The S-Bahn detoured to Messe Sud, somewhere I’d never heard of before, then the ersatzverkehr bus dragged me the length of that absurd Autobahn cutting Grunewald, depositing me at the far south end – S-Bahn Nikolaisee. I decided to walk in the opposite direction to my usual.
My vague plan was to veer immediately towards the lake, then follow by or near the coast up till Havelchausee (another piece of tarmac through the forest), crossing over to continue by the lake and perhaps stumble by Kaiser-Wilhelm-Turm continuing up into the bulge of the forest between the north end of Großer Wannsee and Teufelsberg before heading east-ish to S-Bahn Grunewald. Mostly I managed that, though once past the Turm, having discovered blisters growing on blisters, curved more directly towards the finish.
The weather was close to perfect. Cold, grey occasionally split by shafts of turbulent sun, wet – not quite raining though – and tempestuously windy. As with my love of climbing, I don’t think too deeply about why my ideal hiking conditions verge on atrocious, and being wet, cold and suffering is sublime. Part of it is that there are simply less people, and so an according increase in wildlife activity.
I didn’t take many photos.

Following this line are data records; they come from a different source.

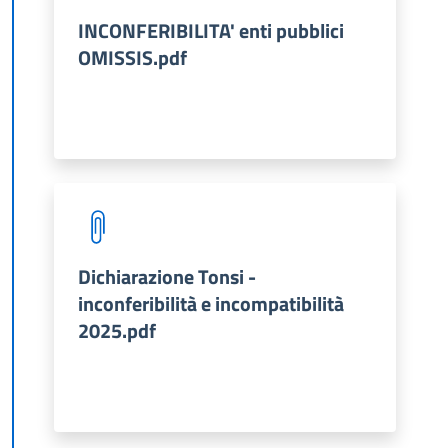
INCONFERIBILITA' enti pubblici
OMISSIS.pdf
Dichiarazione Tonsi -
inconferibilità e incompatibilità
2025.pdf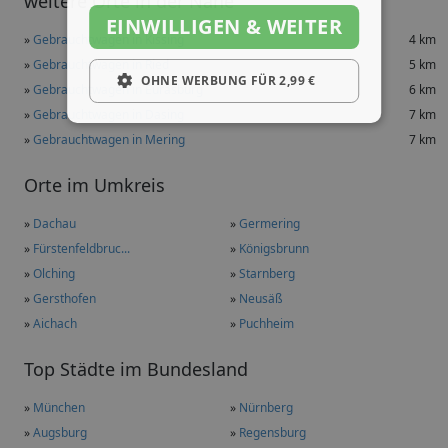
weitere Orte in der Nähe
EINWILLIGEN & WEITER
»
Gebrauchtwagen in Kissing
4 km
»
Gebrauchtwagen in Ried
5 km
OHNE WERBUNG FÜR 2,99 €
»
Gebrauchtwagen in Eurasburg
6 km
»
Gebrauchtwagen in Dasing
7 km
»
Gebrauchtwagen in Mering
7 km
Orte im Umkreis
»
Dachau
»
Germering
»
Fürstenfeldbruc...
»
Königsbrunn
»
Olching
»
Starnberg
»
Gersthofen
»
Neusäß
»
Aichach
»
Puchheim
Top Städte im Bundesland
»
München
»
Nürnberg
»
Augsburg
»
Regensburg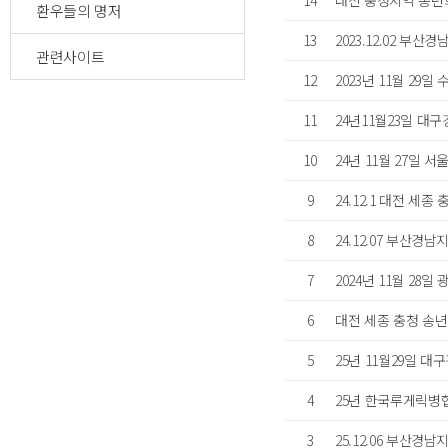
14
대전 충청지역 송년
환우들의 명저
13
2023.12.02 부
관련사이트
12
2023년 11월 29
11
24년11월23일 대
10
24년 11월 27일
9
24.12.1 대전 세종
8
24.12.07 부산경
7
2024년 11월 28
6
대전 세종 충청 송년
5
25년 11월29일 
4
25년 한국루게릭병
3
25.12.06 부산경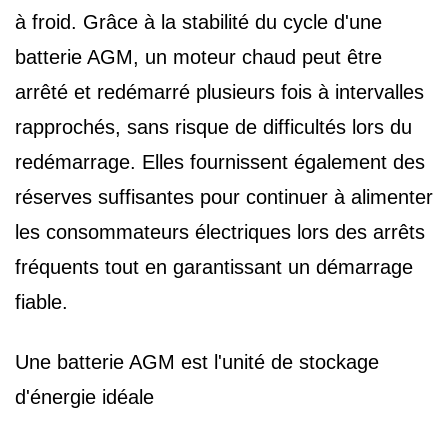
à froid. Grâce à la stabilité du cycle d'une
batterie AGM, un moteur chaud peut être
arrêté et redémarré plusieurs fois à intervalles
rapprochés, sans risque de difficultés lors du
redémarrage. Elles fournissent également des
réserves suffisantes pour continuer à alimenter
les consommateurs électriques lors des arrêts
fréquents tout en garantissant un démarrage
fiable.
Une batterie AGM est l'unité de stockage
d'énergie idéale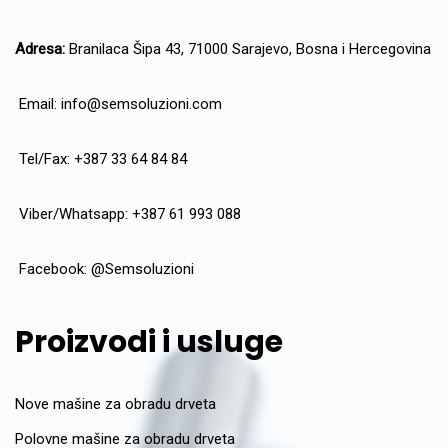
Adresa:
Branilaca Šipa 43, 71000 Sarajevo, Bosna i Hercegovina
Email:
info@semsoluzioni.com
Tel/Fax: +387 33 64 84 84
Viber/Whatsapp: +387 61 993 088
Facebook:
@Semsoluzioni
Proizvodi i usluge
Nove mašine za obradu drveta
Polovne mašine za obradu drveta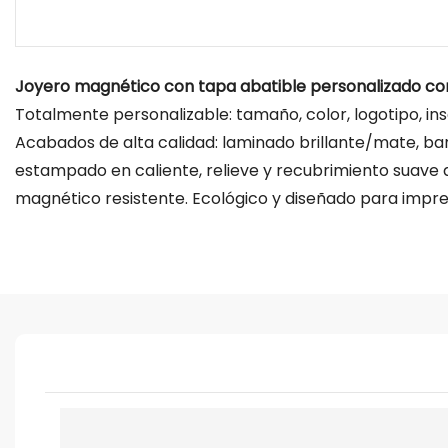
Joyero magnético con tapa abatible personalizado con
Totalmente personalizable: tamaño, color, logotipo, ins
Acabados de alta calidad: laminado brillante/mate, bar
estampado en caliente, relieve y recubrimiento suave a
magnético resistente. Ecológico y diseñado para impre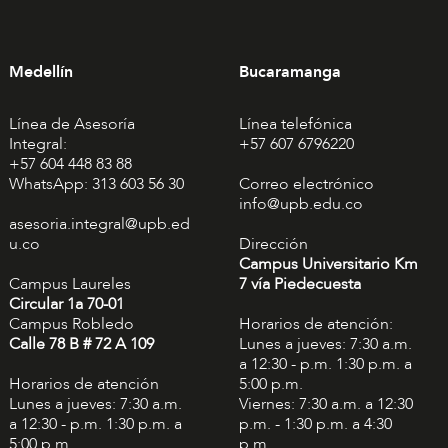
Medellín
Bucaramanga
Línea de Asesoría
Línea telefónica
Integral:
+57 607 6796220
+57 604 448 83 88
WhatsApp: 313 603 56 30
Correo electrónico
info@upb.edu.co
asesoria.integral@upb.ed
u.co
Dirección
Campus Universitario Km
Campus Laureles
7 vía Piedecuesta
Circular 1a 70-01
Campus Robledo
Horarios de atención:
Calle 78 B # 72 A 109
Lunes a jueves: 7:30 a.m.
a 12:30 - p.m. 1:30 p.m. a
Horarios de atención
5:00 p.m.
Lunes a jueves: 7:30 a.m.
Viernes: 7:30 a.m. a 12:30
a 12:30 - p.m. 1:30 p.m. a
p.m. - 1:30 p.m. a 4:30
5:00 p.m.
p.m.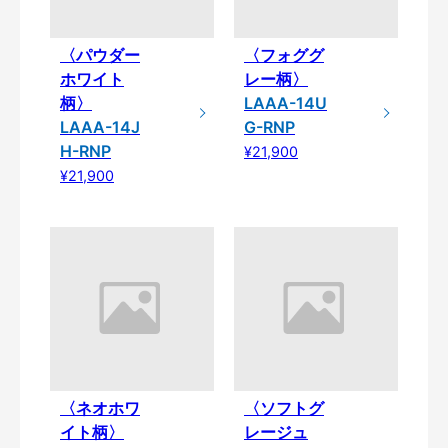
〈パウダー
〈フォググ
ホワイト
レー柄〉
柄〉
LAAA-14U
LAAA-14J
G-RNP
H-RNP
¥21,900
¥21,900
〈ネオホワ
〈ソフトグ
イト柄〉
レージュ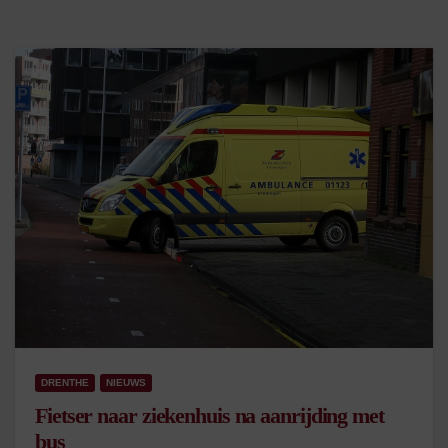
DRENTHE
NIEUWS
Fietser naar ziekenhuis na aanrijding met
bus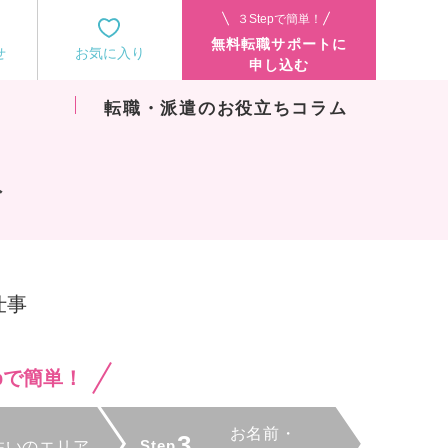
３Stepで簡単！
無料転職サポートに
せ
お気に入り
申し込む
転職・派遣のお役立ちコラム
み
仕事
epで簡単！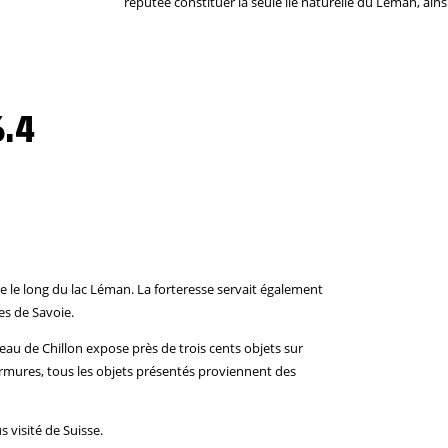
réputée constituer la seule île naturelle du Léman, ainsi
.4
ge le long du lac Léman. La forteresse servait également
es de Savoie.
u de Chillon expose près de trois cents objets sur
 armures, tous les objets présentés proviennent des
s visité de Suisse.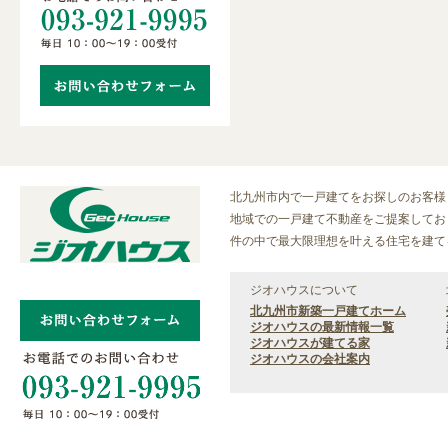
北九州市内で一戸建てをお探しのお客様
地域での一戸建て不動産をご提案しており
件の中で最大限理想を叶える住宅を建て
ジオハウスについて
北九州市新築一戸建てホーム
ジオハウスの最新情報一覧
ジオハウスが建てる家
ジオハウスの会社案内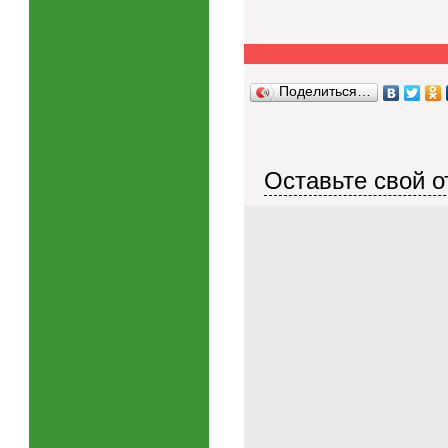
Поделиться…
Оставьте свой о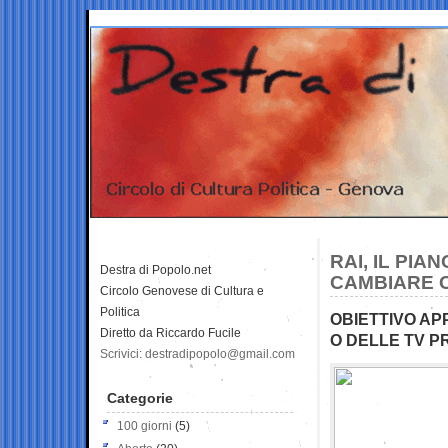
RAI, IL PI
Destra di Popolo.net
CAMBIARE C
Circolo Genovese di Cultura e
Politica
OBIETTIVO AP
Diretto da Riccardo Fucile
O DELLE TV P
Scrivici: destradipopolo@gmail.com
Categorie
100 giorni
(5)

These walks are in part just to enjoy the rhythm of moving across uneven ground surrounded by woods for hours on end until I ache a little, and so I only infrequently pause, though the idea of spending many hours photographing one small copse or gully is seductive. The light early on was beautiful, and most of the photos I took were in the first kilometer. They don’t capture though the ethereal glow beneath the turning leaves; at times it feels as though I am nowhere near a big city, and have arrived in some transcendental landscape.